The story in brief: Microsoft created a self-learning chatbot designed to emulate the speech of Millenials. They let her loose on Twitter, where she immediately got trolled hard by members of one of the most notorious boards of 4chan, and she turned into a massive Hitler-quoting racist. Microsoft took the bot down, and are working hard to remove the worst of her tweets. Oops.
Aside from obvious conclusion that there are some awful people on 4chan, what can the testing community learn from this?

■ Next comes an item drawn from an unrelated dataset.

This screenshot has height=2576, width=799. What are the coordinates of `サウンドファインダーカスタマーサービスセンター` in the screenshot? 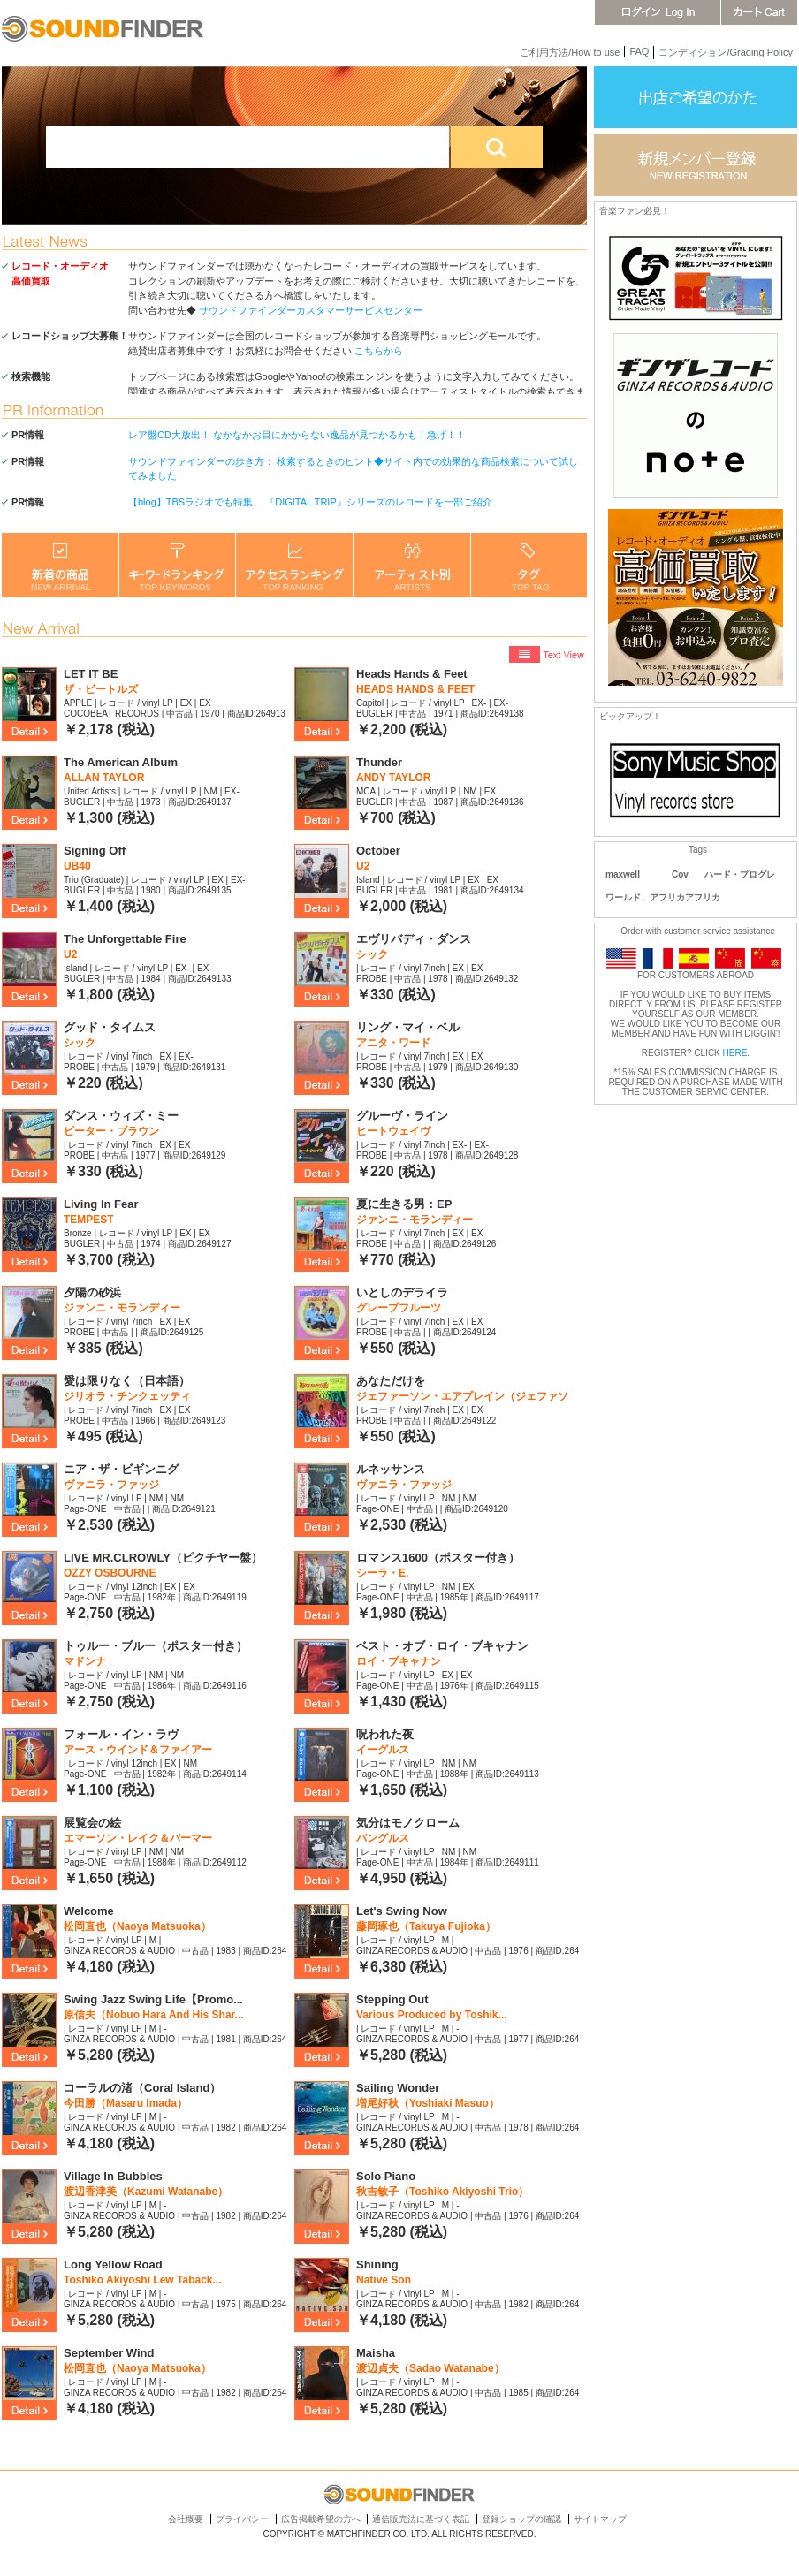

One seems to be that if you carry out testing in a very public space, any testing failures will be very public as well. An artificial intelligence turning into a noxious racist is a pretty spectacular fail in anyone’s books. Given the well-known nature of the bottom half of Twitter, it’s also an all-too-predictable failure; people in my own Twitter feed express very little surprise over what happened. It’s not as if anyone is unaware of the trolls of 4chan and the sorts of things they do.
What they should have done is another question. Tay was a self-learning algorithm that merely repeated the things she’d been told, without any understanding of their social contexts or emotional meanings. She’s like a parrot that overhears too much swearing. It meant that if she fell in with bad company at the start, she’d inevitably go bad.
The most important lesson, perhaps, is that both software designers and testers need to consider evil. Not to be evil, of course, but to think of what evil might do, and how it might be stopped.